Analysis tools are programs that analyze the codebases that are affected by CVEs in the dataset. For the purposes of the CVE Benchmarking, analysis tools are expected to identify the weaknesses in the vulnerable source code, while not flagging up an alert in the patched source code.
The analysis tools are integrated into the CVE Benchmark tooling through tool drivers: small scripts that act as the interface between the analysis tools and the CVE Benchmark tooling.
The purpose of an analysis tool driver is to execute its analysis tool appropriately on the relevant commits of a CVE and convert its results to a common form that can be used to generate benchmark reports.
The contrib/tools directory contains analysis tool
drivers that have been contributed by the community. The name of
these directories is not significant, and drivers do not
have to be installed into this directory in order to be used by bin/cli run
.
Some versions of the following analysis tools are supported with drivers:
Analysis tool | Driver location |
---|---|
CodeQL | contrib/tools/codeql |
ESLint | contrib/tools/eslint |
NodeJSScan (njsscan) | contrib/tools/nodejsscan |
Some vendors might decide to not publicly release a tool driver that integrates their security product into the CVE Benchmark. Please contact your security tool vendor for more information about their support.
Before using bin/cli run
to evaluate the ability of a code analysis tool
to generate alerts, you should:
- install the analysis tool.
- configure the analysis tool driver in a configuration file.

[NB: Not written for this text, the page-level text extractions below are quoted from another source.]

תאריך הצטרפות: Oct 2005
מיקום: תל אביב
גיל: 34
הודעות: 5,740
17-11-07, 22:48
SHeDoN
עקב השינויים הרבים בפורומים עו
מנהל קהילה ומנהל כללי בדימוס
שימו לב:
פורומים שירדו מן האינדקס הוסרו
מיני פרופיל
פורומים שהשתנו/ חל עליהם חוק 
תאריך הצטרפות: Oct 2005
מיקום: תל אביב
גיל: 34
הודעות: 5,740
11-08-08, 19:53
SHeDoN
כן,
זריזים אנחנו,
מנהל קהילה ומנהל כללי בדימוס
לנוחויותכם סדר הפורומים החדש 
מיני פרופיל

For each supported analysis tool, there should be documentation about how to install the tool.
For example, see eslint/README.md to see how to
install eslint
.
A driver must be configured with an entry in the tools
section of a
configuration file (config.json
). Drivers need to be configured with
at least some knowledge about where their backing analysis tool is
located. For more information about configuration files, see
Configuration or the README for each
driver. Note that it is up to the driver how paths in these
configurations are interpreted, and that there are no general guarantees
about how relative paths will be resolved.

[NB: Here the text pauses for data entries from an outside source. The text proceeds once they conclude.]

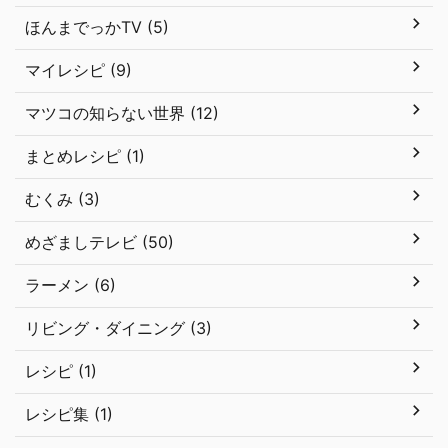
ほんまでっかTV (5)
マイレシピ (9)
マツコの知らない世界 (12)
まとめレシピ (1)
むくみ (3)
めざましテレビ (50)
ラーメン (6)
リビング・ダイニング (3)
レシピ (1)
レシピ集 (1)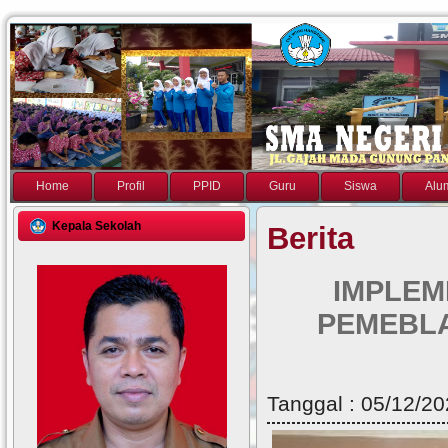
Home
Profil
PPID
Guru
Siswa
Alu
Kepala Sekolah
Berita
IMPLEM
PEMEBLA
Tanggal : 05/12/20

For example, to benchmark eslint
you must insert the
following snippet in your configuration file:
{
"tools": {
"eslint-default": {
"bin": "node",
"args": [
"/home/user-name/ossf-cve-benchmark/build/ts/contrib/tools/eslint/src/eslint.js",
],
"options": {
"eslintDir": "/home/user-name/analysis-tools/eslint-default"
}
}
}
}
This snippet provides the identifier you must use when using bin/cli
commands
that require a --tools
option. For example, in the snippet above eslint-default
is the identifier for using eslint
with bin/cli run
.
To add support for a new analysis tool, you should write an analysis tool driver. Typically, implementing a driver only takes a couple of hundred lines of code! To add a new driver, you should:
- Clone or fork the
openssf-cve-benchmark
repository. - Add a new directory to contrib/tools.
- Add a
README.md
file that describes how the analysis tool can be installed, and how the driver can be configured. - Optionally, add an executable
installers/install.sh
orinstallers/install.cmd
script that can install a version of the analysis tool. For example, see contrib/tools/eslint/installers/install.sh. - Add your new driver to the table of supported analysis tools.
- Open a pull request!
When adding support for a new driver, you might want to reuse the existing logic for running analysis tools on multiple CVEs. For more information about using driver.ts in a new driver, see eslint.ts.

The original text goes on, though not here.